Our demands must therefore include:
- A comprehensive changeover to renewable energy – wind, solar, tidal, and geothermal, with no nuclear component. It means the electrification of the transport system: road, rail, and maritime – including electric cars but with a big reduction in car usage. It means the abolition of the diesel engine forthwith and the internal combustion engine by 2030. It means the upgrading and decarbonisation of the national grid.
- No return to mass air travel. Reduction not expansion of airport capacity.
- A halt to habitat destruction. The extinction of species continues to run a 1,000 times faster than the ‘natural’ or ‘background’ rate that has occurred naturally over millennia. This is now recognised as the ‘sixth mass extinction’ – the biggest extinction event the planet has faced since the demise of the dinosaurs 65 million years ago.
- An end to industrialised agriculture. Sixty per cent of global biodiversity loss is directly due to agriculture. The cattle sector of Brazilian Amazon agriculture, driven by the international beef and leather trades, has been responsible for about 80% of all deforestation in the region, or roughly 14% of the world’s total annual deforestation.
- An end to wet markets trading in wild animals and endangered species. (Recognising that not all markets known as wet markets fall into this category).
- There must be a big reduction in meat consumption.
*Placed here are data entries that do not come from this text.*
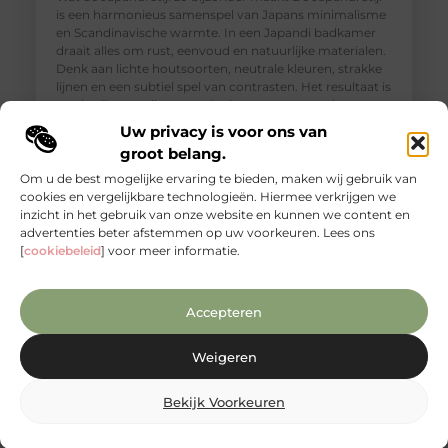
is een harmonieus samenspel van Japans minimalisme
en Scandinavische warmte. In een Japandi badkamer
draait alles om rust, eenvoud en natuurlijke materialen.
Denk aan lichte houtsoorten, neutrale kleuren, strakke
lijnen en een subtiel spel van contrasten. Het resultaat is
een badkamer die aanvoelt als een rustgevende
wellnessruimte, waar ontspanning en functionaliteit
Uw privacy is voor ons van
groot belang.
Om u de best mogelijke ervaring te bieden, maken wij gebruik van
cookies en vergelijkbare technologieën. Hiermee verkrijgen we
inzicht in het gebruik van onze website en kunnen we content en
advertenties beter afstemmen op uw voorkeuren. Lees ons
[
cookiebeleid
] voor meer informatie.
Accepteren
Weigeren
Ontdek de unieke charme van mango
Bekijk Voorkeuren
houten meubels
Mangohout is niet alleen prachtig, maar het heeft ook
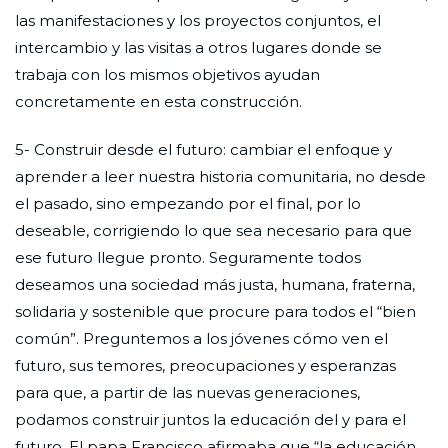
las manifestaciones y los proyectos conjuntos, el
intercambio y las visitas a otros lugares donde se
trabaja con los mismos objetivos ayudan
concretamente en esta construcción.
5- Construir desde el futuro: cambiar el enfoque y
aprender a leer nuestra historia comunitaria, no desde
el pasado, sino empezando por el final, por lo
deseable, corrigiendo lo que sea necesario para que
ese futuro llegue pronto. Seguramente todos
deseamos una sociedad más justa, humana, fraterna,
solidaria y sostenible que procure para todos el “bien
común”. Preguntemos a los jóvenes cómo ven el
futuro, sus temores, preocupaciones y esperanzas
para que, a partir de las nuevas generaciones,
podamos construir juntos la educación del y para el
futuro. El papa Francisco afirmaba que “la educación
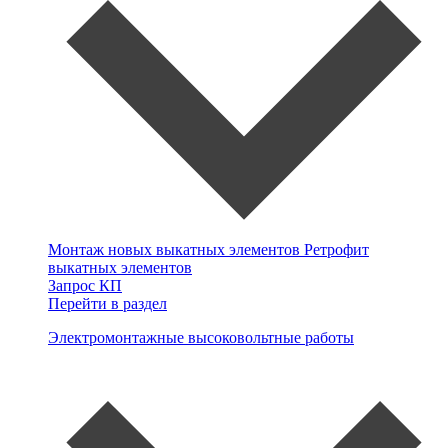
Монтаж новых выкатных элементов
Ретрофит
выкатных элементов
Запрос КП
Перейти в раздел
Электромонтажные высоковольтные работы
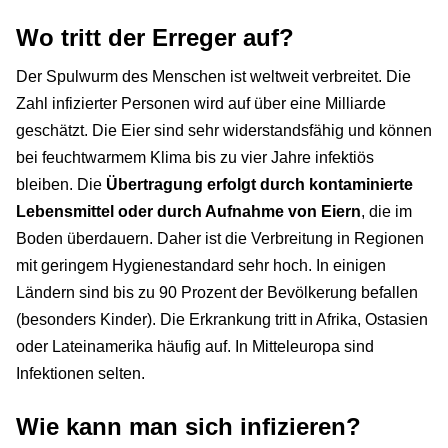
Wo tritt der Erreger auf?
Der Spulwurm des Menschen ist weltweit verbreitet. Die
Zahl infizierter Personen wird auf über eine Milliarde
geschätzt. Die Eier sind sehr widerstandsfähig und können
bei feuchtwarmem Klima bis zu vier Jahre infektiös
bleiben. Die
Übertragung erfolgt durch kontaminierte
Lebensmittel oder durch Aufnahme von Eiern
, die im
Boden überdauern. Daher ist die Verbreitung in Regionen
mit geringem Hygienestandard sehr hoch. In einigen
Ländern sind bis zu 90 Prozent der Bevölkerung befallen
(besonders Kinder). Die Erkrankung tritt in Afrika, Ostasien
oder Lateinamerika häufig auf. In Mitteleuropa sind
Infektionen selten.
Wie kann man sich infizieren?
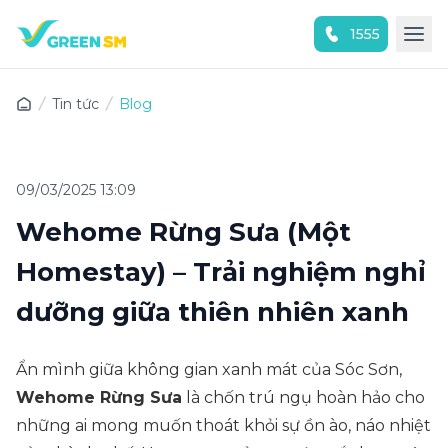
1555
Trải nghiệm ứng dụng ngay
Tin tức
Blog
09/03/2025 13:09
Wehome Rừng Sưa (Một
Homestay) – Trải nghiệm nghỉ
dưỡng giữa thiên nhiên xanh
Ẩn mình giữa không gian xanh mát của Sóc Sơn,
Wehome Rừng Sưa
là chốn trú ngụ hoàn hảo cho
những ai mong muốn thoát khỏi sự ồn ào, náo nhiệt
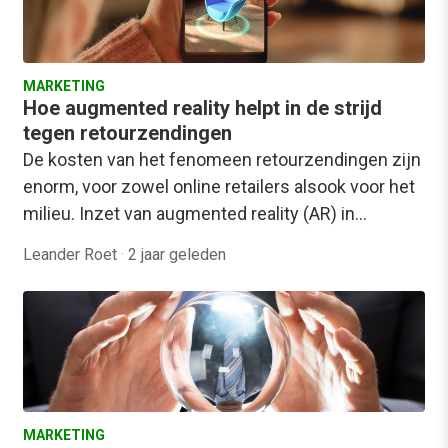
MARKETING
Hoe augmented reality helpt in de strijd
tegen retourzendingen
De kosten van het fenomeen retourzendingen zijn
enorm, voor zowel online retailers alsook voor het
milieu. Inzet van augmented reality (AR) in…
Leander Roet
·
2 jaar geleden
MARKETING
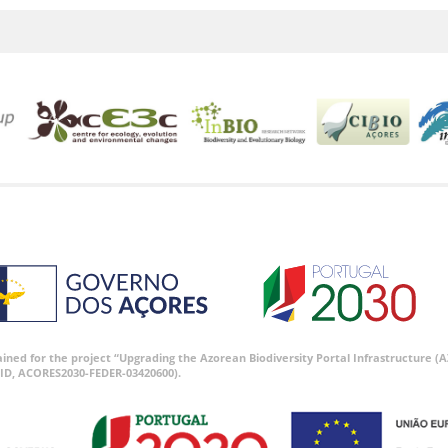
tained for the project “Upgrading the Azorean Biodiversity Portal Infrastructure
ID, ACORES2030-FEDER-03420600).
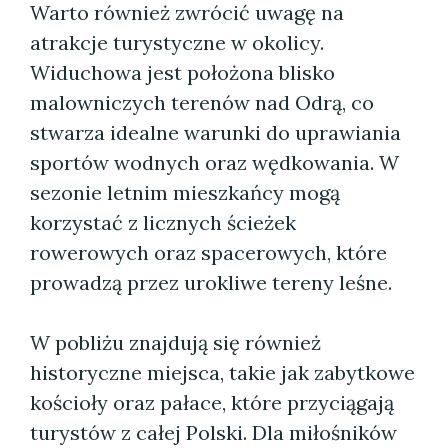
Warto również zwrócić uwagę na
atrakcje turystyczne w okolicy.
Widuchowa jest położona blisko
malowniczych terenów nad Odrą, co
stwarza idealne warunki do uprawiania
sportów wodnych oraz wędkowania. W
sezonie letnim mieszkańcy mogą
korzystać z licznych ścieżek
rowerowych oraz spacerowych, które
prowadzą przez urokliwe tereny leśne.
W pobliżu znajdują się również
historyczne miejsca, takie jak zabytkowe
kościoły oraz pałace, które przyciągają
turystów z całej Polski. Dla miłośników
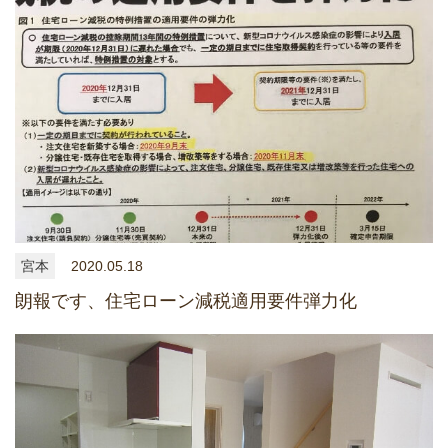
宮本
2020.05.18
朗報です、住宅ローン減税適用要件弾力化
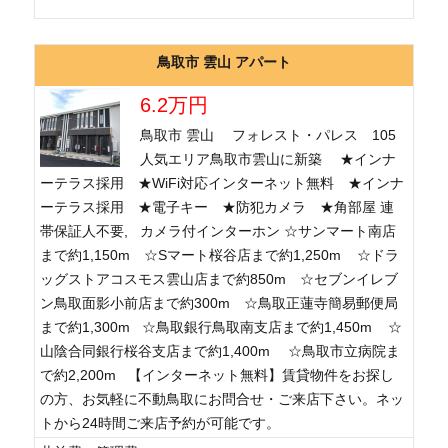
鳥取市 雲山 アパート
6.2万円
鳥取市 雲山 フォレスト・パレス 105
人気エリア鳥取市雲山に新築 ★インナ
ーテラス採用 ★WiFi対応インターネット無料 ★インナ
ーテラス採用 ★電子キー ★防犯カメラ ★角部屋 連
帯保証人不要, カメラ付インターホン ☆サンマート南店
まで約1,150m ☆Sマート桜谷店まで約1,250m ☆ドラ
ッグストアコスモス雲山店まで約850m ☆セブンイレブ
ン鳥取面影小前店まで約300m ☆鳥取正蓮寺簡易郵便局
まで約1,300m ☆鳥取銀行鳥取南支店まで約1,450m ☆
山陰合同銀行桜谷支店まで約1,400m ☆鳥取市立病院ま
で約2,200m 【インターネット無料】賃貸物件をお探し
の方、お気軽に不動鳥取にお問合せ・ご来店下さい。ネッ
トから24時間ご来店予約が可能です。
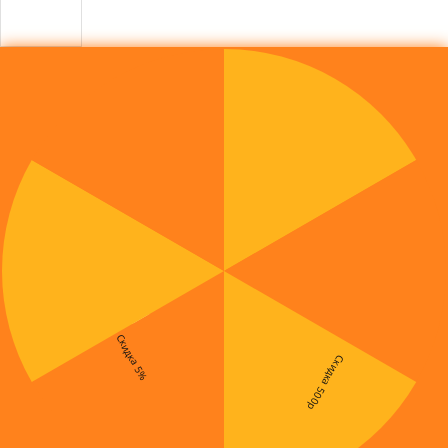
Скидка 5%
Скидка 500р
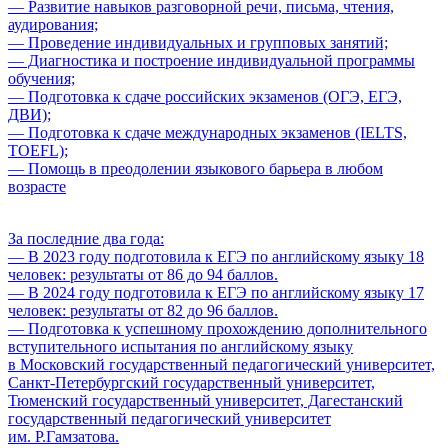
— Развитие навыков разговорной речи, письма, чтения,
аудирования;
— Проведение индивидуальных и групповых занятий;
— Диагностика и построение индивидуальной программы
обучения;
— Подготовка к сдаче российских экзаменов (ОГЭ, ЕГЭ,
ДВИ);
— Подготовка к сдаче международных экзаменов (IELTS,
TOEFL);
— Помощь в преодолении языкового барьера в любом
возрасте
За последние два года:
— В 2023 году подготовила к ЕГЭ по английскому языку 18
человек: результаты от 86 до 94 баллов.
— В 2024 году подготовила к ЕГЭ по английскому языку 17
человек: результаты от 82 до 96 баллов.
— Подготовка к успешному прохождению дополнительного
вступительного испытания по английскому языку
в Московский государственный педагогический университет,
Санкт-Петербургский государственный университет,
Тюменский государственный университет, Дагестанский
государственный педагогический университет
им. Р.Гамзатова.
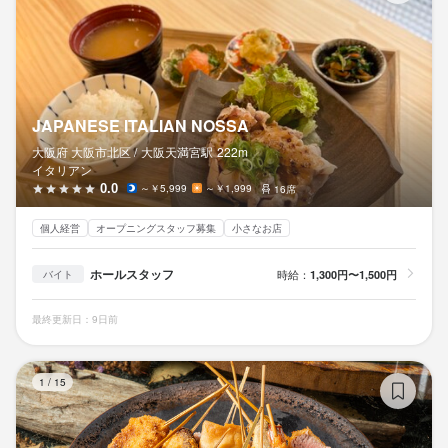
応募後、原則2営業日以内に返信しております。1回の面接を経て
てみませんか？ご応募お待ちしております。
勤務地
ど、当社は多くの学びに満ちた環境だと自負しています。

内定となります。気兼ねなくご相談ください。
大阪府大阪市北区大深町5-54 グラングリーン大阪 南館 3F
豊富な経験を持つ当社には、活躍できるステージが多数ありま
法人名・事業者名
す！個々の希望や頑張りに応じた選択肢をご用意し、大手企業グ
お店の採用担当者からのメッセージ
株式会社Signal
ループの健全な労働環境で、あなたの夢の実現をサポートしま
JAPANESE ITALIAN NOSSA
店名
★採用担当者からのメッセージ★

す。

BRIANZA OSAKA
大阪府 大阪市北区 /
大阪天満宮
駅
222m
￣￣Ｖ￣￣￣￣￣￣￣￣￣￣￣￣

最終更新日2026/05/29
イタリアン
価格帯に合わせた調理・接客スキルや、人・モノ・カネの知識な
少しでもご興味をお持ちいただけましたら、まずは一度お話しし
0.0
～￥5,999
～￥1,999
16席
勤務地
ど、当社は多くの学びに満ちた環境だと自負しています。

てみませんか？ご応募お待ちしております。
大阪府大阪市北区大深町5-54 グラングリーン大阪 南館 3F
個人経営
オープニングスタッフ募集
小さなお店
豊富な経験を持つ当社には、活躍できるステージが多数ありま
ホールスタッフ
時給：
1,300円〜1,500円
バイト
す！個々の希望や頑張りに応じた選択肢をご用意し、大手企業グ
法人名・事業者名
株式会社Signal
ループの健全な労働環境で、あなたの夢の実現をサポートしま
最終更新日：9日前
す。

店名
BRIANZA OSAKA
最終更新日2026/05/29
串
少しでもご興味をお持ちいただけましたら、まずは一度お話しし
1
/
15
てみませんか？ご応募お待ちしております。
勤務地
大阪府大阪市北区大深町5-54 グラングリーン大阪 南館 3F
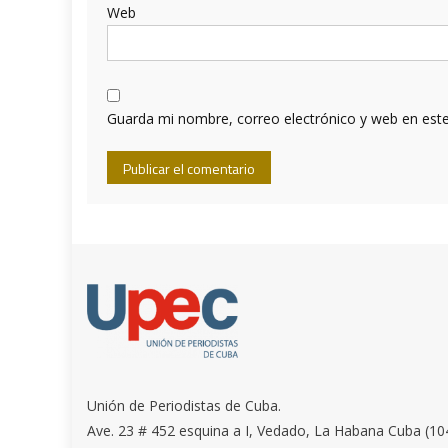
Web
Guarda mi nombre, correo electrónico y web en est
Unión de Periodistas de Cuba.
Ave. 23 # 452 esquina a I, Vedado, La Habana Cuba (10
Today, 70 billion animals are slaughtered every year for human consumption. This is set to double again by 2050. These animals consume vast quantities of corn, maize, and soy that could otherwise be eaten, far more effectively, by the human population.
Meat eating and air travel in particular simply cannot continue at the old levels. Not everyone can be a vegan or even a vegetarian, of course, or indeed stop using air travel. But there is a lot the individual person can do short of that. If you can’t stop eating meat you can eat less of it – limit it to once a day or once a week or have a meat free day each week. The issue is to be conscious of your own action and take the planet into account. Not everyone can stop using air travel, or even long-haul flights, but everyone can think carefully about it first.
The starting point must be a completely new relationship between human beings and nature. This means both major structural changes in the way human society is organised alongside big changes in the way we all live our individual lives and manage our personal impact on the planet.